The three of them are just getting started. Emily, the sleepy peach, speaks in the most animated voice I have heard from her yet, as if nothing before has ever been as interesting as the dissection of Amal’s fat.

“Annie said last night that when we were all walking out of the club, Amal took one of the cookies. You know, the ones that they always have out for the guests by the front door?” They all murmur ascent and even I know what they’re talking about, because every day, Carl makes a trip to get a bunch of the free, giant chocolate chip cookies for the group. The guys all stuff a few in their mouths, but the girls only split one, between all of them, talking about sugar, carbs and fat grams even while they’re eating it.

Emily goes on, “Well, Annie said that Amal scarfed a whole cookie down, by herself. Then, she said to Annie, ‘Aren’t you getting one?’ and Annie goes, ‘What, with these thighs?’ And Amal just goes, ‘Well, they’re really good.’ ”

Emily sniffs. “Amal never even said one thing in defense of Annie’s thighs, or one thing bad about her own. Like she obviously really thinks she’s like a supermodel.”

They lean in even closer to each other. More venom spews from their lips. They go on to describe more and more ugly and repulsive aspects of Amal, all of which they have found out through Amal’s supposed new best friend, Annie.

Down below, in the water, Amal shrieks with laughter as she and Annie run away from the boys together, not realizing how false her position in this whole group is, and that if she wasn’t just so formidably beautiful, she would be cast adrift into the deep end, just like I am, with no one to save her from drowning.

CHAPTER THIRTEEN

 

 

 

 

The phone is slippery in my hand from sweat. My dad’s voice is thin and jerky like a small woodland animal constantly on the run. I ask him again if I can come home NOW because I have to get ready to start high school in Boston. Where I belong. He doesn’t answer. I can feel him scurrying for cover under an old log or pile of leaves. When he finally speaks, his voice is raspy, as if it’s hard coming back from being an animal and having to turn back into a dad. “Not quite yet,” he says. “But it won’t be real long. Your mother and I are finally talking. Maybe about getting her into a rehab.”

Talking? Rehab?
What the hell does all that mean? I clear my throat and give in to the anger. “So, why can’t you guys talk while I’m home?” I demand.
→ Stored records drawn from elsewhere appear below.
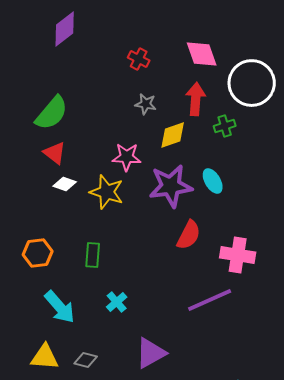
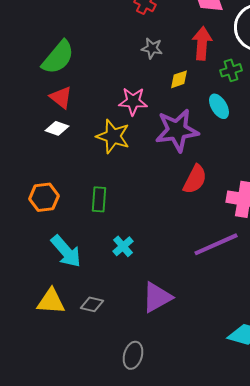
yellow diamond: (173, 135) -> (179, 79), size x0.7
cyan ellipse: (213, 181) -> (219, 106), moved
white diamond: (65, 184) -> (57, 128), moved

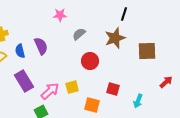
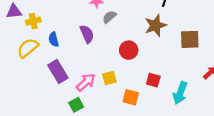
gray semicircle: (79, 34) -> (109, 17), moved
purple semicircle: (41, 46) -> (87, 34), moved
cyan arrow: (138, 101) -> (180, 93), size x1.5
“It’s not that simple,” he says, running back through the woods. “The rehab is a live-in program. Minimum thirty days, but they like you to stay ninety.”
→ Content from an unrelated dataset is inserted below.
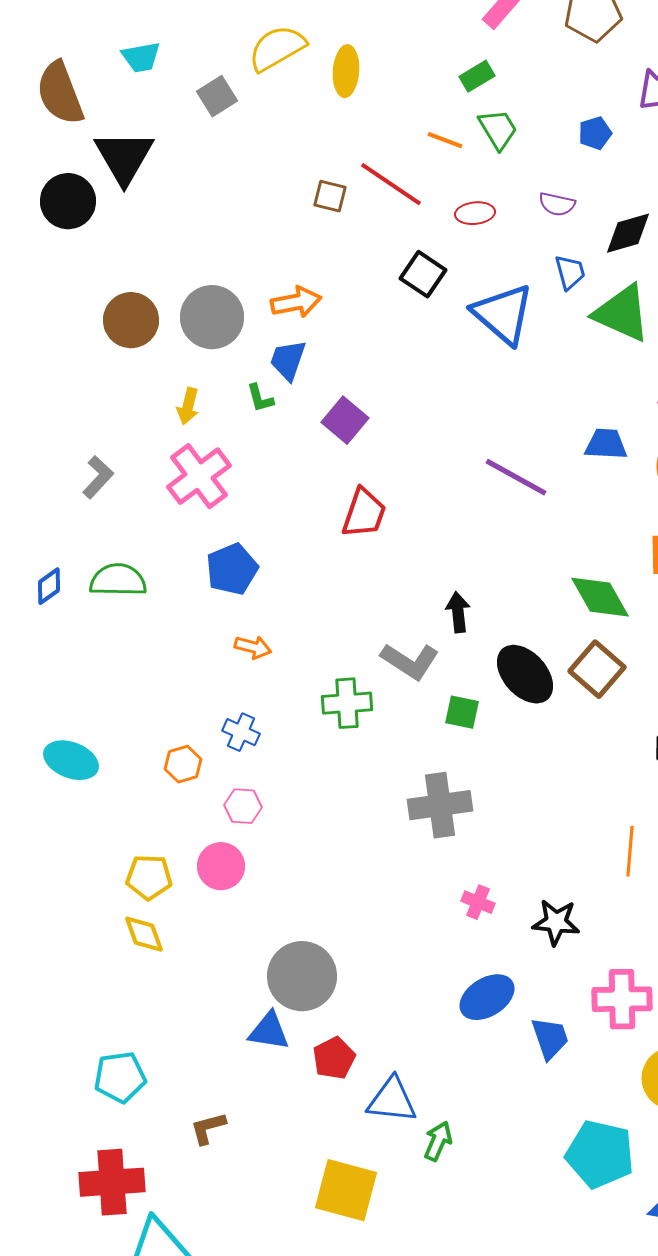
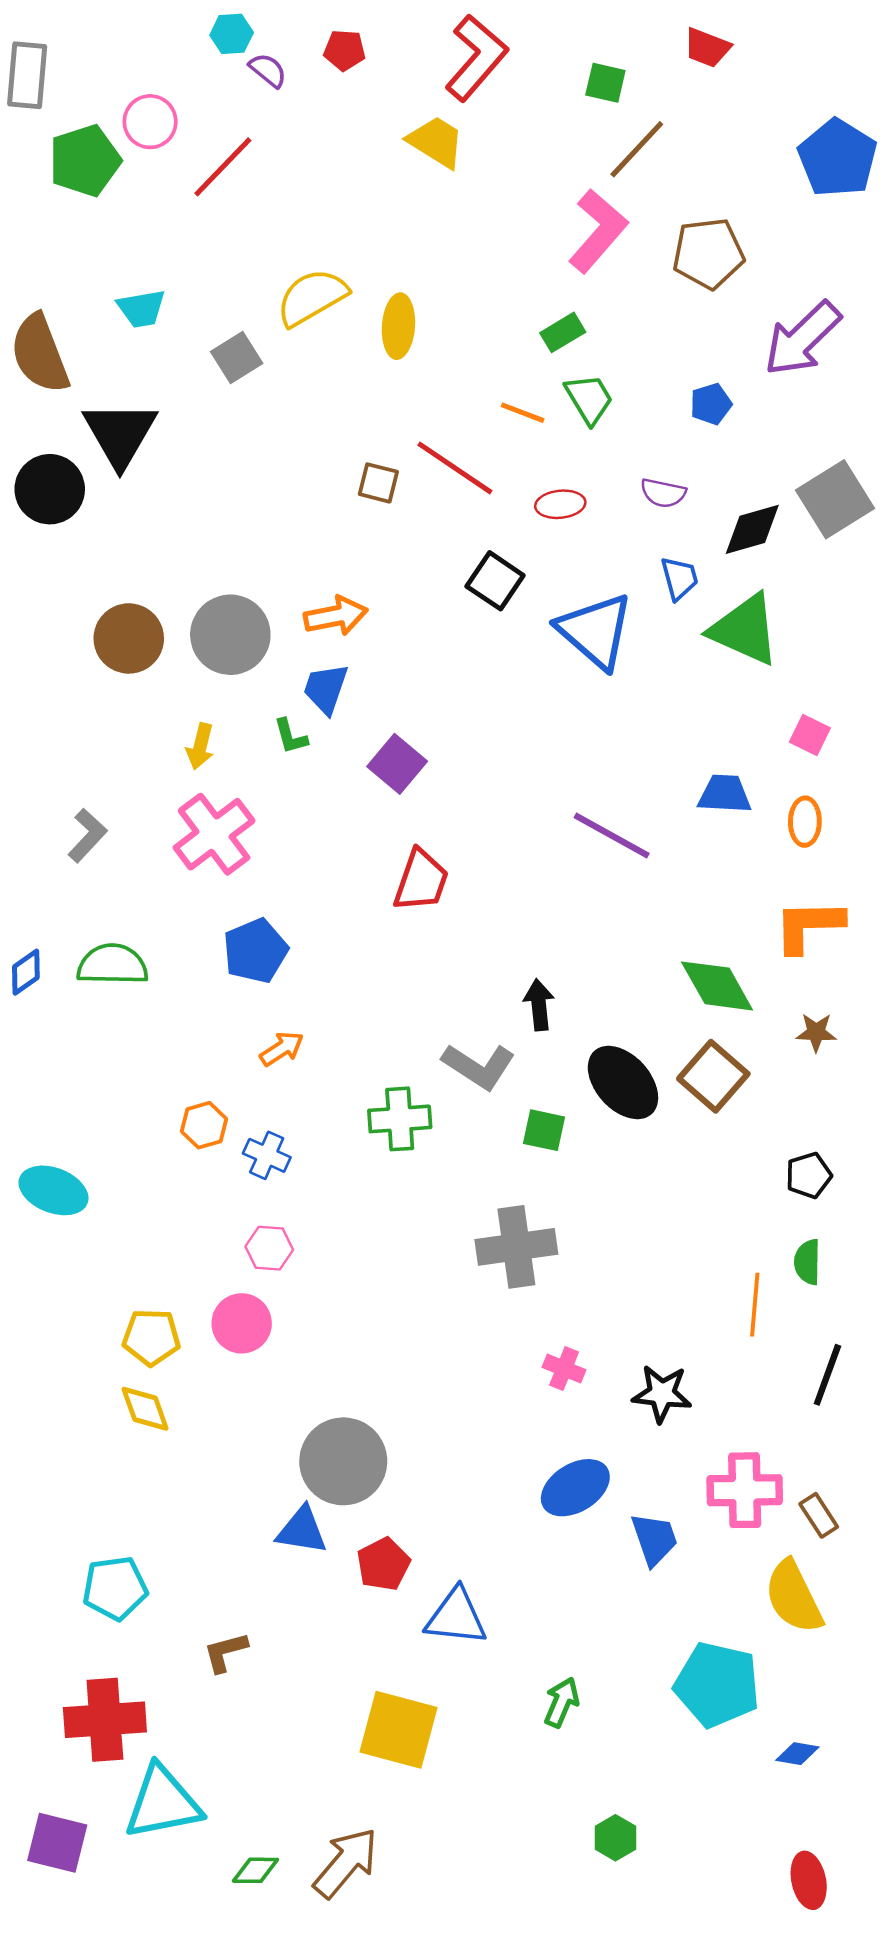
orange arrow: (253, 647) -> (282, 1049), turned -48
orange hexagon: (183, 764) -> (204, 1125), moved
green arrow: (438, 1141) -> (562, 1702), moved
Poison wells in my throat like I’m a human blowgun. Is he kidding? He’s going to leave me stranded in the inner circle of hell for a minimum of thirty days? I open my mouth to release the darts defining his endless inadequacies when I suddenly stop. My mother’s face shrieks into the airspace in front of me. Her face is contorted with contempt. Rage bulges under her cheekbones.

I stand up and look in the mirror. My mother’s furious black eyes snap back at me. My breath draws in sharply. I take in my bunched cheeks and bitter sneer. Vignettes roll of so many moments watching my dad limp along after being lashed by her barbed tongue. I’m frozen in horror of who I’ve become. First the drinking and now this.

Am I going to start hitting next?

All my rage dissipates. “Whatever,” I whisper.

My father tries a fake-robust laugh and says, “I’ve already squared it with Michael and Sarah. Annie’s school sounds amazing.”

“Right,” I spit dryly, unable to resist rearing her head for one last barb. “Amazing.”

I sit at the edge of my bed and stare out the window for what seems like hours. There’s a knock at my bedroom door before Aunt Sarah enters and hands me two uniforms that she says I’ll be wearing to Annie’s school. I didn’t know they wore uniforms in schools that weren’t Catholic. In the public school in my neighborhood, the kids all wear jeans and the girls wear short shirts that show off swatches of their stomachs even in winter. But then, Annie’s school isn’t public. It’s rich-kid private.

Aunt Sarah sits on my bed and explains how Annie’s school normally works. She says the kids have to fill out applications, take tests and have interviews. She tells me I won’t have to do any of that because I’m there under special circumstances and that she doesn’t want me worrying about tuition because she and Uncle Michael have it covered.